Data shown Start Marker

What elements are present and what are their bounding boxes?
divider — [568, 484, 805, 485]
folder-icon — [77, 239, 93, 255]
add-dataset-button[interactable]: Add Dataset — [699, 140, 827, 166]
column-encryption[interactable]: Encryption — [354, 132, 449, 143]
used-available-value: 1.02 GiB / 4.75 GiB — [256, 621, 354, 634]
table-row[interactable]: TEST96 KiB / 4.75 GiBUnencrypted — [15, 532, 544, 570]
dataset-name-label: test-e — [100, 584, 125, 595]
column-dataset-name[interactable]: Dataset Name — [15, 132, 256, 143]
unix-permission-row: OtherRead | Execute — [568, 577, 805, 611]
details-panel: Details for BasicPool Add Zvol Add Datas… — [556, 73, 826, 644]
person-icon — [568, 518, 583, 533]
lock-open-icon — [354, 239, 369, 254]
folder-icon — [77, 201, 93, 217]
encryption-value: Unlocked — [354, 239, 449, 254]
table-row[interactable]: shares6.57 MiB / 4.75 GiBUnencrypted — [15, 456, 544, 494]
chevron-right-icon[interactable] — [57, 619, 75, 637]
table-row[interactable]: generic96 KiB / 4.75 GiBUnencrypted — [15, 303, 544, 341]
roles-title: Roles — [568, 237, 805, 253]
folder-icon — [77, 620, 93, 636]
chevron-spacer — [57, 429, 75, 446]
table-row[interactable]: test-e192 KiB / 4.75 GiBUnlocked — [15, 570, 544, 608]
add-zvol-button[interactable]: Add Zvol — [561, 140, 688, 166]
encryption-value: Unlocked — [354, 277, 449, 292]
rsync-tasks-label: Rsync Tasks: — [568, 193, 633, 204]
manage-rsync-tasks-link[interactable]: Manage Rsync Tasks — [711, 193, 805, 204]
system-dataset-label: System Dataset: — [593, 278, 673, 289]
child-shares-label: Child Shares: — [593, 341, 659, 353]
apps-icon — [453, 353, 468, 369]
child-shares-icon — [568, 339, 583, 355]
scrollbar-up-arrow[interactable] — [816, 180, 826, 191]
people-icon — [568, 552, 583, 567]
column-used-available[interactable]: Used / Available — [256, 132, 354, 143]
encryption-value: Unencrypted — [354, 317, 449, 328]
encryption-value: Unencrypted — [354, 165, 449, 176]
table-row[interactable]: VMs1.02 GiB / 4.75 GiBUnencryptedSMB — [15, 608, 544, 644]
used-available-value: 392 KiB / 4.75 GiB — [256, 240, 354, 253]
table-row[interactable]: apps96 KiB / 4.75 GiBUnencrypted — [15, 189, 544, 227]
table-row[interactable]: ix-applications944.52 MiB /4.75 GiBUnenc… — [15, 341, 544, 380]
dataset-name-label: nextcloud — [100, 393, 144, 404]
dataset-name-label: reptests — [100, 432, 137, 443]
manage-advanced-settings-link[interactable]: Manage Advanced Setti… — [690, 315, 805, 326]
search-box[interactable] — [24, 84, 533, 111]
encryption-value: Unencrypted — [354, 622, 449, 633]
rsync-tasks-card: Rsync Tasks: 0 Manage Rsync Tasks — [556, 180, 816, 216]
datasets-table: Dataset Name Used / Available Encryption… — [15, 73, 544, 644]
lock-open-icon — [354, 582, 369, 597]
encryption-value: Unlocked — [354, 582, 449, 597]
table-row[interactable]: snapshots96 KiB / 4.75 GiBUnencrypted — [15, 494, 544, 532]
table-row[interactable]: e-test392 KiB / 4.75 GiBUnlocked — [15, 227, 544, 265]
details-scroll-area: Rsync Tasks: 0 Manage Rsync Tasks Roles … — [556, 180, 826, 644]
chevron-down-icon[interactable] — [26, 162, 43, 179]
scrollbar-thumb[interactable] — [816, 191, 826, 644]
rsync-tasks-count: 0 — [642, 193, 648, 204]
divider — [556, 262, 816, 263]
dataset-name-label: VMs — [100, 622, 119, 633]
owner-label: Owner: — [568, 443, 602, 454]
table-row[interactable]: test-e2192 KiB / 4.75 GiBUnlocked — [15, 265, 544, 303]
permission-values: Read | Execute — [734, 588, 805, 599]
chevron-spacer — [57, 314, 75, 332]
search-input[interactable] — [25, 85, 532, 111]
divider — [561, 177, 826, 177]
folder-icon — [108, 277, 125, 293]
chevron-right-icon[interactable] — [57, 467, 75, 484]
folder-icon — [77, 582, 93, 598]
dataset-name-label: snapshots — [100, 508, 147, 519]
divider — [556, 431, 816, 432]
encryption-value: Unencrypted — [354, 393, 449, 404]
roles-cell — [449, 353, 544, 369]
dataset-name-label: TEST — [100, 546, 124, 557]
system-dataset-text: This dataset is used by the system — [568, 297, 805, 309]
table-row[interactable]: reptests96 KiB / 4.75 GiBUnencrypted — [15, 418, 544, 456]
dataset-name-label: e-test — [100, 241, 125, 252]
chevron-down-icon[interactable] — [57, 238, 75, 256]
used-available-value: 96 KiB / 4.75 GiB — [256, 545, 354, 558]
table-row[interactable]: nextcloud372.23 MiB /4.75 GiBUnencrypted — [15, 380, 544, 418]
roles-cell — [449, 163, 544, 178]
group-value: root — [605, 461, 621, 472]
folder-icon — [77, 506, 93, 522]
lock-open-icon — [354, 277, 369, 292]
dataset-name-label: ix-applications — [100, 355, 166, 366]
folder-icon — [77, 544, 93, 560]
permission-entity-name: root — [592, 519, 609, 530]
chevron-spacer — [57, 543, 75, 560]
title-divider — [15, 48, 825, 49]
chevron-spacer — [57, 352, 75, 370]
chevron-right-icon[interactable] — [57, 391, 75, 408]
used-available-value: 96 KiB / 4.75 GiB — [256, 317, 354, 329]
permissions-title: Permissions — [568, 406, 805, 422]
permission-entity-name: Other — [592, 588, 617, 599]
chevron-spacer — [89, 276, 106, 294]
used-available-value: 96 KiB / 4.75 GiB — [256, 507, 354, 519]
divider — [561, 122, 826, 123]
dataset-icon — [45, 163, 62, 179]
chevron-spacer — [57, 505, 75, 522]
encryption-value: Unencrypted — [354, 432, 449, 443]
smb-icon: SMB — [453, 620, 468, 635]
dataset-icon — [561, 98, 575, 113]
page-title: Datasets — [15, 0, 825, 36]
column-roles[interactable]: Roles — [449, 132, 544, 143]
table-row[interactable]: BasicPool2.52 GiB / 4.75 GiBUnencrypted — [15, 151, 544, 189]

Data shown End Marker

All of the records should be transcribed exactly, with nothing left out.

What elements are present and what are their bounding boxes?
divider — [568, 484, 805, 485]
folder-icon — [77, 239, 93, 255]
add-dataset-button[interactable]: Add Dataset — [699, 140, 827, 166]
column-encryption[interactable]: Encryption — [354, 132, 449, 143]
used-available-value: 1.02 GiB / 4.75 GiB — [256, 621, 354, 634]
table-row[interactable]: TEST96 KiB / 4.75 GiBUnencrypted — [15, 532, 544, 570]
dataset-name-label: test-e — [100, 584, 125, 595]
column-dataset-name[interactable]: Dataset Name — [15, 132, 256, 143]
unix-permission-row: OtherRead | Execute — [568, 577, 805, 611]
details-panel: Details for BasicPool Add Zvol Add Datas… — [556, 73, 826, 644]
person-icon — [568, 518, 583, 533]
lock-open-icon — [354, 239, 369, 254]
folder-icon — [77, 201, 93, 217]
encryption-value: Unlocked — [354, 239, 449, 254]
table-row[interactable]: shares6.57 MiB / 4.75 GiBUnencrypted — [15, 456, 544, 494]
chevron-right-icon[interactable] — [57, 619, 75, 637]
table-row[interactable]: generic96 KiB / 4.75 GiBUnencrypted — [15, 303, 544, 341]
roles-title: Roles — [568, 237, 805, 253]
folder-icon — [77, 620, 93, 636]
chevron-spacer — [57, 429, 75, 446]
table-row[interactable]: test-e192 KiB / 4.75 GiBUnlocked — [15, 570, 544, 608]
add-zvol-button[interactable]: Add Zvol — [561, 140, 688, 166]
encryption-value: Unlocked — [354, 277, 449, 292]
rsync-tasks-label: Rsync Tasks: — [568, 193, 633, 204]
manage-rsync-tasks-link[interactable]: Manage Rsync Tasks — [711, 193, 805, 204]
system-dataset-label: System Dataset: — [593, 278, 673, 289]
child-shares-label: Child Shares: — [593, 341, 659, 353]
apps-icon — [453, 353, 468, 369]
child-shares-icon — [568, 339, 583, 355]
scrollbar-up-arrow[interactable] — [816, 180, 826, 191]
people-icon — [568, 552, 583, 567]
column-used-available[interactable]: Used / Available — [256, 132, 354, 143]
encryption-value: Unencrypted — [354, 317, 449, 328]
encryption-value: Unencrypted — [354, 165, 449, 176]
table-row[interactable]: VMs1.02 GiB / 4.75 GiBUnencryptedSMB — [15, 608, 544, 644]
used-available-value: 392 KiB / 4.75 GiB — [256, 240, 354, 253]
table-row[interactable]: apps96 KiB / 4.75 GiBUnencrypted — [15, 189, 544, 227]
table-row[interactable]: ix-applications944.52 MiB /4.75 GiBUnenc… — [15, 341, 544, 380]
dataset-name-label: nextcloud — [100, 393, 144, 404]
dataset-name-label: reptests — [100, 432, 137, 443]
manage-advanced-settings-link[interactable]: Manage Advanced Setti… — [690, 315, 805, 326]
search-box[interactable] — [24, 84, 533, 111]
encryption-value: Unencrypted — [354, 622, 449, 633]
rsync-tasks-card: Rsync Tasks: 0 Manage Rsync Tasks — [556, 180, 816, 216]
datasets-table: Dataset Name Used / Available Encryption… — [15, 73, 544, 644]
lock-open-icon — [354, 582, 369, 597]
encryption-value: Unlocked — [354, 582, 449, 597]
table-row[interactable]: snapshots96 KiB / 4.75 GiBUnencrypted — [15, 494, 544, 532]
table-row[interactable]: e-test392 KiB / 4.75 GiBUnlocked — [15, 227, 544, 265]
details-scroll-area: Rsync Tasks: 0 Manage Rsync Tasks Roles … — [556, 180, 826, 644]
chevron-down-icon[interactable] — [26, 162, 43, 179]
scrollbar-thumb[interactable] — [816, 191, 826, 644]
rsync-tasks-count: 0 — [642, 193, 648, 204]
divider — [556, 262, 816, 263]
dataset-name-label: VMs — [100, 622, 119, 633]
owner-label: Owner: — [568, 443, 602, 454]
table-row[interactable]: test-e2192 KiB / 4.75 GiBUnlocked — [15, 265, 544, 303]
permission-values: Read | Execute — [734, 588, 805, 599]
chevron-spacer — [57, 314, 75, 332]
search-input[interactable] — [25, 85, 532, 111]
divider — [561, 177, 826, 177]
folder-icon — [108, 277, 125, 293]
chevron-right-icon[interactable] — [57, 467, 75, 484]
folder-icon — [77, 582, 93, 598]
dataset-name-label: snapshots — [100, 508, 147, 519]
divider — [556, 431, 816, 432]
encryption-value: Unencrypted — [354, 393, 449, 404]
roles-cell — [449, 353, 544, 369]
dataset-name-label: TEST — [100, 546, 124, 557]
system-dataset-text: This dataset is used by the system — [568, 297, 805, 309]
table-row[interactable]: reptests96 KiB / 4.75 GiBUnencrypted — [15, 418, 544, 456]
dataset-name-label: e-test — [100, 241, 125, 252]
chevron-down-icon[interactable] — [57, 238, 75, 256]
used-available-value: 96 KiB / 4.75 GiB — [256, 545, 354, 558]
table-row[interactable]: nextcloud372.23 MiB /4.75 GiBUnencrypted — [15, 380, 544, 418]
roles-cell — [449, 163, 544, 178]
group-value: root — [605, 461, 621, 472]
folder-icon — [77, 506, 93, 522]
lock-open-icon — [354, 277, 369, 292]
dataset-name-label: ix-applications — [100, 355, 166, 366]
folder-icon — [77, 544, 93, 560]
permission-entity-name: root — [592, 519, 609, 530]
chevron-spacer — [57, 543, 75, 560]
title-divider — [15, 48, 825, 49]
chevron-spacer — [57, 352, 75, 370]
chevron-right-icon[interactable] — [57, 391, 75, 408]
used-available-value: 96 KiB / 4.75 GiB — [256, 317, 354, 329]
permissions-title: Permissions — [568, 406, 805, 422]
permission-entity-name: Other — [592, 588, 617, 599]
chevron-spacer — [89, 276, 106, 294]
used-available-value: 96 KiB / 4.75 GiB — [256, 507, 354, 519]
divider — [561, 122, 826, 123]
dataset-icon — [45, 163, 62, 179]
chevron-spacer — [57, 505, 75, 522]
encryption-value: Unencrypted — [354, 432, 449, 443]
smb-icon: SMB — [453, 620, 468, 635]
dataset-icon — [561, 98, 575, 113]
page-title: Datasets — [15, 0, 825, 36]
column-roles[interactable]: Roles — [449, 132, 544, 143]
table-row[interactable]: BasicPool2.52 GiB / 4.75 GiBUnencrypted — [15, 151, 544, 189]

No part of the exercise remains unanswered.